• August 2019

    Study findings address response to structured aerobic exercise in patients with baseline chronic liver disease and long-term heart failure with reduced ejection fraction

Researchers recently published findings based on secondary analysis of a study, HF-ACTION, examining the impact of structured aerobic exercise on patients with long-term heart failure with reduced ejection fraction (HFrEF). The secondary analysis applied the association of baseline chronic liver disease (CLD) on the benefits of structured aerobic exercise for the patients.

HF-ACTION recruited 2,331 patients from 82 different centers across the United States, France and Canada from April 2003 to February 2007. The findings indicated that structured aerobic exercise together with traditional care was safe and contributed to modest improvements in functionality and quality of life for HFrEF patients. From the baseline data, Peter McCullough, MD, and co-workers had originally demonstrated an inverse relationship between baseline renal function and cardiopulmonary fitness in the HF-ACTION trial (McCullough PA, Franklin BA, Leifer E, Fonarow GC. Am J Nephrol. 2010;32(3):226-33. doi: 10.1159/000317544. Epub 2010 Jul 22.).

Current data shows that the prevalence of some form of renal dysfunction in ambulatory heart failure patients could be as high as 40%. Patients with CLD are known to be more sedentary and live with severe limitations in functionality; however, there are indications based on previous pilot and observational studies that aerobic exercise may improve functionality in CLD patients. This led researchers to consider how a structured aerobic program might affect HFrEF patients with CLD.

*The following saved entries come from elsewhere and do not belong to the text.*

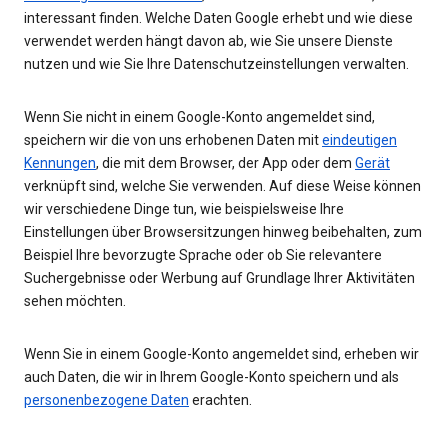
interessant finden. Welche Daten Google erhebt und wie diese
verwendet werden hängt davon ab, wie Sie unsere Dienste
nutzen und wie Sie Ihre Datenschutzeinstellungen verwalten.
Wenn Sie nicht in einem Google-Konto angemeldet sind,
speichern wir die von uns erhobenen Daten mit
eindeutigen
Kennungen
, die mit dem Browser, der App oder dem
Gerät
verknüpft sind, welche Sie verwenden. Auf diese Weise können
wir verschiedene Dinge tun, wie beispielsweise Ihre
Einstellungen über Browsersitzungen hinweg beibehalten, zum
Beispiel Ihre bevorzugte Sprache oder ob Sie relevantere
Suchergebnisse oder Werbung auf Grundlage Ihrer Aktivitäten
sehen möchten.
Wenn Sie in einem Google-Konto angemeldet sind, erheben wir
auch Daten, die wir in Ihrem Google-Konto speichern und als
personenbezogene Daten
erachten.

The secondary analysis found that patients with CLD experienced a slightly greater improvement in exercise duration from baseline to three months in response to the aerobic exercise training compared to patients without CLD. However, beyond that distinction, there was no interaction between CLD status at baseline and the treatment arm with respect to functional capacity, health-related quality of life or other measured clinical outcomes.

It is also worth noting that this study found that despite the high prevalence of CLD in HFrEF patients, which is associated with a poor prognosis, for the most part, there was not a variance in the response to structured aerobic exercise programming. While the exercise was not found to improve the patient’s condition, there was no indications from the analysis that patients should be denied a referral for a structured cardiac rehab program on the basis of CLD status alone. More so, the benefits of structured aerobic activity in terms of functional outcomes and health-related quality of life were comparable to HRrEF patients without CLD.